Glorious Shoulders: Celebrating 350 Years of the Royal Society

Isaac Newton said “If I have seen further, it is only by standing on the shoulders of giants.”  The strength of that acknowledgement began formally 350 years ago, as the giants began to gather physically and through direct communications to explore the world around them.  The result was – and remains – the Royal Society, a uniquely British but worldwide-influencing academy of most every great scientist since the 17th century.  The anniversary is well celebrated in Seeing Further: The story of science , discovery & the genius of the Royal Society, edited by Bill Bryson (The Royal Society, 2010).

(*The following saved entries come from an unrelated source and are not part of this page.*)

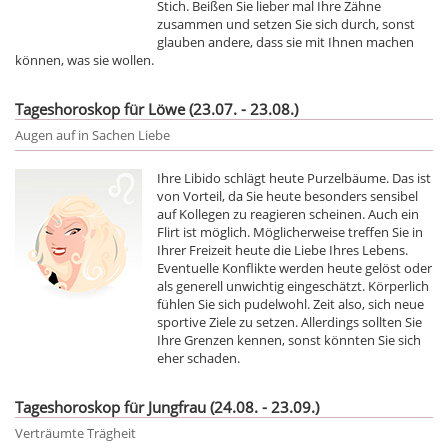
Stich. Beißen Sie lieber mal Ihre Zähne
zusammen und setzen Sie sich durch, sonst
glauben andere, dass sie mit Ihnen machen
können, was sie wollen.
Tageshoroskop für Löwe (23.07. - 23.08.)
Augen auf in Sachen Liebe
Ihre Libido schlägt heute Purzelbäume. Das ist
von Vorteil, da Sie heute besonders sensibel
auf Kollegen zu reagieren scheinen. Auch ein
Flirt ist möglich. Möglicherweise treffen Sie in
Ihrer Freizeit heute die Liebe Ihres Lebens.
Eventuelle Konflikte werden heute gelöst oder
als generell unwichtig eingeschätzt. Körperlich
fühlen Sie sich pudelwohl. Zeit also, sich neue
sportive Ziele zu setzen. Allerdings sollten Sie
Ihre Grenzen kennen, sonst könnten Sie sich
eher schaden.
Tageshoroskop für Jungfrau (24.08. - 23.09.)
Verträumte Trägheit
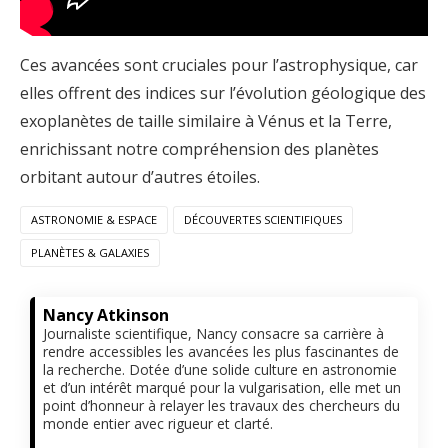
Ces avancées sont cruciales pour l’astrophysique, car
elles offrent des indices sur l’évolution géologique des
exoplanètes de taille similaire à Vénus et la Terre,
enrichissant notre compréhension des planètes
orbitant autour d’autres étoiles.
ASTRONOMIE & ESPACE
DÉCOUVERTES SCIENTIFIQUES
PLANÈTES & GALAXIES
Nancy Atkinson
Journaliste scientifique, Nancy consacre sa carrière à
rendre accessibles les avancées les plus fascinantes de
la recherche. Dotée d’une solide culture en astronomie
et d’un intérêt marqué pour la vulgarisation, elle met un
point d’honneur à relayer les travaux des chercheurs du
monde entier avec rigueur et clarté.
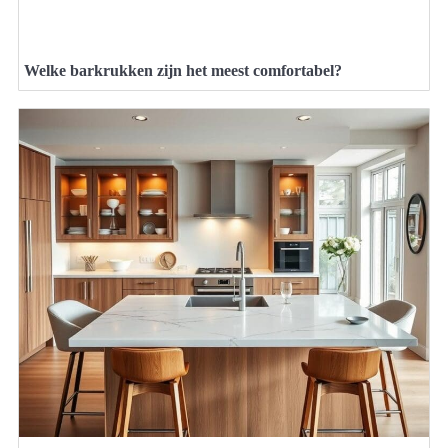
Welke barkrukken zijn het meest comfortabel?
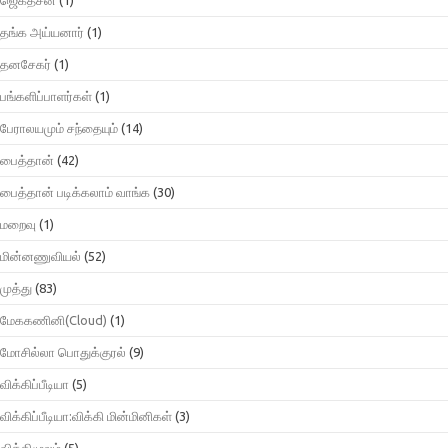
தங்க அய்யனார்
(1)
தனசேகர்
(1)
பங்களிப்பாளர்கள்
(1)
பேராலயமும் சந்தையும்
(14)
பைத்தான்
(42)
பைத்தான் படிக்கலாம் வாங்க
(30)
மறைவு
(1)
மின்னணுவியல்
(52)
முத்து
(83)
மேககணினி(Cloud)
(1)
மோசில்லா பொதுக்குரல்
(9)
விக்கிப்பீடியா
(5)
விக்கிப்பீடியா:விக்கி மின்மினிகள்
(3)
விக்கிமூலம்
(5)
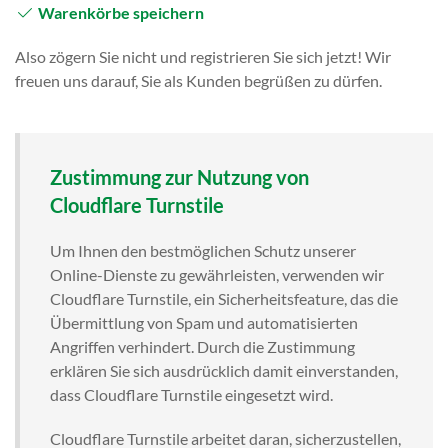
Warenkörbe speichern
Also zögern Sie nicht und registrieren Sie sich jetzt! Wir
freuen uns darauf, Sie als Kunden begrüßen zu dürfen.
Zustimmung zur Nutzung von
Cloudflare Turnstile
Um Ihnen den bestmöglichen Schutz unserer
Online-Dienste zu gewährleisten, verwenden wir
Cloudflare Turnstile, ein Sicherheitsfeature, das die
Übermittlung von Spam und automatisierten
Angriffen verhindert. Durch die Zustimmung
erklären Sie sich ausdrücklich damit einverstanden,
dass Cloudflare Turnstile eingesetzt wird.
Cloudflare Turnstile arbeitet daran, sicherzustellen,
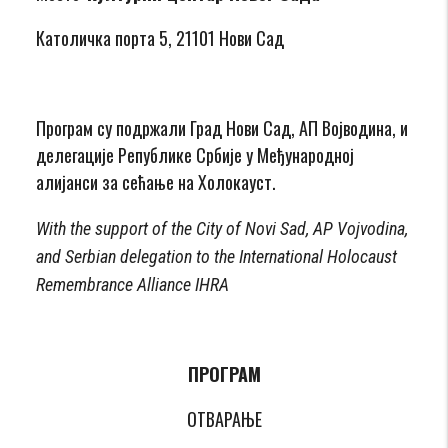
Католичка порта 5, 21101 Нови Сад
Програм су подржали Град Нови Сад, АП Војводина, и
делегације Републике Србије у Међународној
алијанси за сећање на Холокауст.
With the support of the City of Novi Sad, AP Vojvodina,
and Serbian delegation to the International Holocaust
Remembrance Alliance IHRA
ПРОГРАМ
ОТВАРАЊЕ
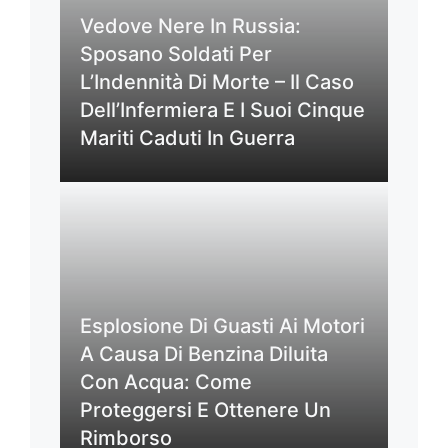
Vedove Nere In Russia:
Sposano Soldati Per
L’Indennità Di Morte – Il Caso
Dell’Infermiera E I Suoi Cinque
Mariti Caduti In Guerra
Esplosione Di Guasti Ai Motori
A Causa Di Benzina Diluita
Con Acqua: Come
Proteggersi E Ottenere Un
Rimborso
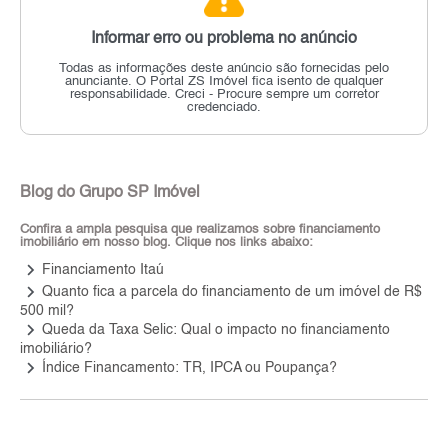
Informar erro ou problema no anúncio
Todas as informações deste anúncio são fornecidas pelo
anunciante.
O Portal ZS Imóvel fica isento de qualquer
responsabilidade.
Creci - Procure sempre um corretor
credenciado.
Blog do Grupo SP Imóvel
Confira a ampla pesquisa que realizamos sobre financiamento
imobiliário em nosso blog. Clique nos links abaixo:
keyboard_arrow_right
Financiamento Itaú
keyboard_arrow_right
Quanto fica a parcela do financiamento de um imóvel de R$
500 mil?
keyboard_arrow_right
Queda da Taxa Selic: Qual o impacto no financiamento
imobiliário?
keyboard_arrow_right
Índice Financamento: TR, IPCA ou Poupança?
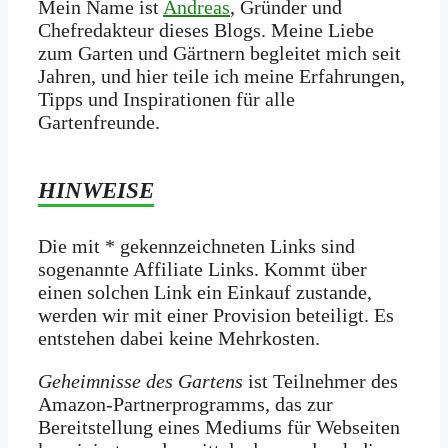
Mein Name ist
Andreas
, Gründer und
Chefredakteur dieses Blogs. Meine Liebe
zum Garten und Gärtnern begleitet mich seit
Jahren, und hier teile ich meine Erfahrungen,
Tipps und Inspirationen für alle
Gartenfreunde.
HINWEISE
Die mit * gekennzeichneten Links sind
sogenannte Affiliate Links. Kommt über
einen solchen Link ein Einkauf zustande,
werden wir mit­ einer Provision beteiligt. Es
entstehen dabei keine Mehrkosten.
Geheimnisse des Gartens
ist Teilnehmer des
Amazon-Partnerprogramms, das zur
Bereitstellung eines Mediums für Webseiten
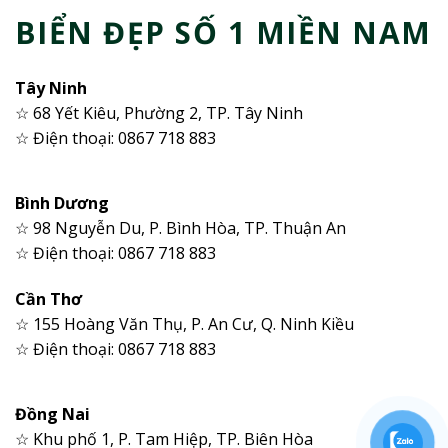
BIỂN ĐẸP SỐ 1 MIỀN NAM
Tây Ninh
☆ 68 Yết Kiêu, Phường 2, TP. Tây Ninh
☆ Điện thoại: 0867 718 883
Bình Dương
☆ 98 Nguyễn Du, P. Bình Hòa, TP. Thuận An
☆ Điện thoại: 0867 718 883
Cần Thơ
☆ 155 Hoàng Văn Thụ, P. An Cư, Q. Ninh Kiều
☆ Điện thoại: 0867 718 883
Đồng Nai
☆ Khu phố 1, P. Tam Hiệp, TP. Biên Hòa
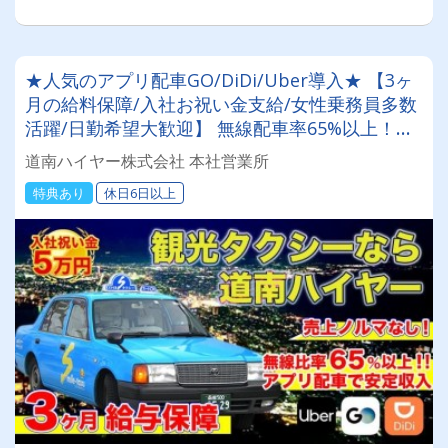
★人気のアプリ配車GO/DiDi/Uber導入★ 【3ヶ
月の給料保障/入社お祝い金支給/女性乗務員多数
活躍/日勤希望大歓迎】 無線配車率65%以上！乗
務員のライフスタイルを尊重！希望に合わせてシ
道南ハイヤー株式会社 本社営業所
フト調整が可能★ 売上向上を目指していきま
特典あり
休日6日以上
す！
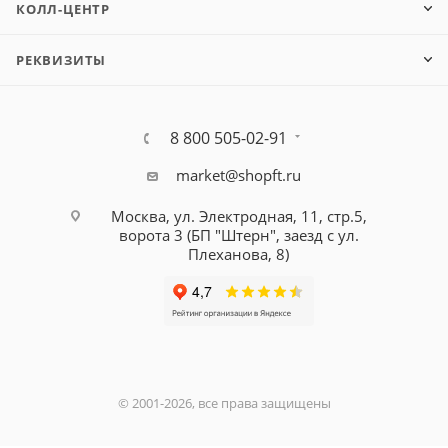
КОЛЛ-ЦЕНТР
РЕКВИЗИТЫ
8 800 505-02-91
market@shopft.ru
Москва, ул. Электродная, 11, стр.5,
ворота 3 (БП "Штерн", заезд с ул.
Плеханова, 8)
© 2001-2026, все права защищены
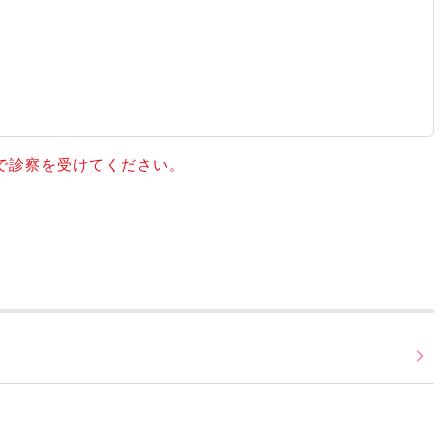
科で診察を受けてください。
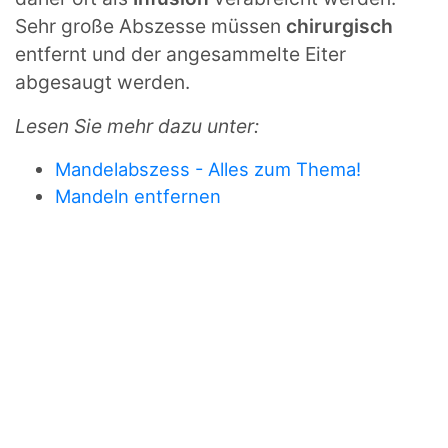
Sehr große Abszesse müssen
chirurgisch
entfernt und der angesammelte Eiter
abgesaugt werden.
Lesen Sie mehr dazu unter:
Mandelabszess - Alles zum Thema!
Mandeln entfernen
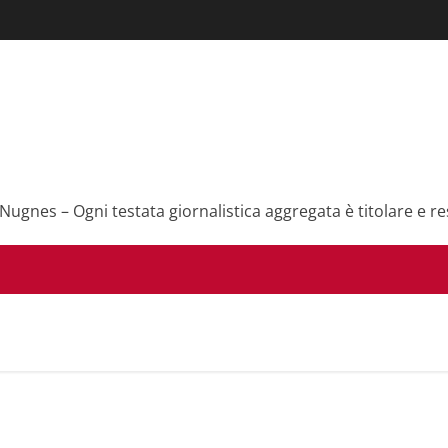
 Nugnes – Ogni testata giornalistica aggregata è titolare e re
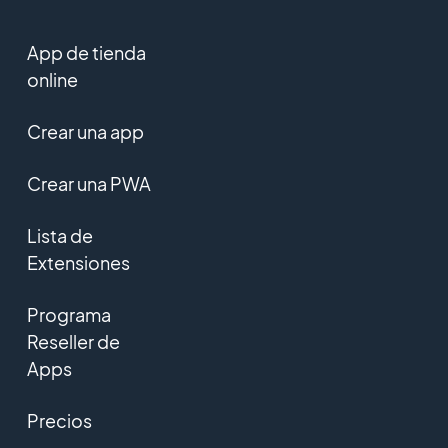
App de tienda
online
Crear una app
Crear una PWA
Lista de
Extensiones
Programa
Reseller de
Apps
Precios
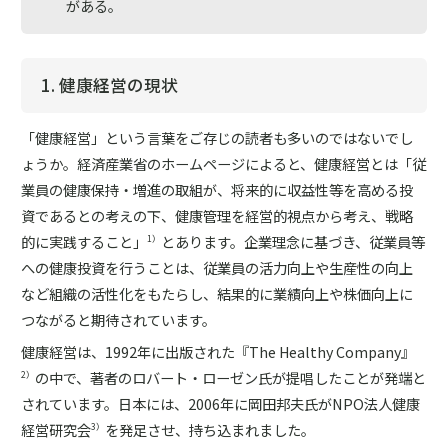
がある。
1. 健康経営の現状
「健康経営」という言葉をご存じの読者も多いのではないでし
ょうか。経済産業省のホームページによると、健康経営とは「従
業員の健康保持・増進の取組が、将来的に収益性等を高める投
資であるとの考えの下、健康管理を経営的視点から考え、戦略
的に実践すること」
とあります。企業理念に基づき、従業員等
1）
への健康投資を行うことは、従業員の活力向上や生産性の向上
など組織の活性化をもたらし、結果的に業績向上や株価向上に
つながると期待されています。
健康経営は、1992年に出版された『The Healthy Company』
の中で、著者のロバート・ローゼン氏が提唱したことが発端と
2）
されています。日本には、2006年に岡田邦夫氏がNPO法人健康
経営研究会
を発足させ、持ち込まれました。
3）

Imagine yourself, for a moment, as a gentleman in a dark, cold London in November 1660.  Having just walked through a cold rain to a 5-story building in what is now central London, to a place known as Gresham College.  It is only 6 months after the end of the unpopular Cromwell government and the return to the restored British throne by Charles II.  After nearly 12 years of upheaval, the repression of the Puritans, and the uncertainty of the future, the atmosphere had now changed radically.  Charles was very nearly the antithesis of a Puritan:  something of a hedonist, with strong interests in learning and discovery.  Color was making a comeback in fashion and other parts of culture.  It would not be difficult to imagine a general public expectation of hope, particularly among educated men, who considered themselves students of exploration and discover.  Like how it feels to emerge from a dark scary cave into the bright sunlight of home and comfort.

In this mood, you are standing in a small dimly lit room, fire burning for warmth, with 10 or 12 other gentlemen, chatting about daily life and questions that interest you.   Most everyone you see is an established  investigator of the natural world.

Someone taps a glass and the group quiets and directs its attention to one end of the room.  Some snag a seat, some stand.  The host , Lawrence Rooke, a faculty member of the college, welcomes the group to his rooms, and introduces a 28-year-old Londoner named Christopher Wren to give a lecture about his interest in astronomy.  Besides Wren  (who will become one of the most influential architects in England), other attendees include Robert Boyle (who was and would grow in recognition for his chemical and physics experiments and findings)  and Robert Hooke (a foundation thinker in theory and the philosophy of science).

Following the talk, there is general group discussion about scientific issues of the day.  It is suggested that this group meet again – on a regular, weekly basis.  Someone volunteers to inform the King and solicit his approval – if not support – for the group to continue.  The idea is very positively received.  The group, over time, will take the idea very seriously indeed.

The rest of the visitors this night, and for hundreds of years to come, would lay the foundations for scientific research, and make the discoveries that give us our current understanding of our world and the ways in which we can shape it.

These men – and those who followed – are the pyramid of shoulders on which virtually all of today’s science and scientists stand.

The Royal Society began in an era of the curious enthusiast, the gentleman with the education and the income that enabled him to spend time on probing mysteries of interest to him.  But it continued and thrived through the most aggressive age of scientific definition, organization and discovery in human history.  Members of the society invented the very scientific method used to advance scientific exploration, created a discipline that enabled scientists to evaluate each other’s work on terms that made for a level playing field, enabling literally the comparison of apples and oranges, and to evaluate the best facts from the bogus, and move towards an ever-evolving truth.

Seeing Further is an exploration in essays by some of the cleverest and most astute observers of our day: James Gleick, Paul Davies, Richard Dawkins, Henry Petroski, John D. Barrow, Neal Stephenson, and Margaret Atwood among a host of others (22 in all).  Virtually all the essays contain surprising insights and fresh information as they profile many key members of the Society over the centuries.  One of the best moments was by Stephen Schneider (late chairman of the IPCC committee that kicked off our current concern about global climate change and its causes).   I have read no finer description of the interconnectedness of phenomena and disciplines and the urgency with which we must look beyond our artificial boundaries to determine the real truth of our current climate situation.

And, of course, Bill Bryson has made a successful career of explaining complicated things in easy-to-understand terms.  His love of science and knowledge in general seems to shine through with his own chapter and interjections, along with the range of selected contributors.

Seeing Further is a worthy popular and accessible work to showcase the genius of the Royal Society’s membership.  It is a unique institution with a unique impact on the world.  The book is well worth the time to revel and absorb and incorporate this history into our own world views.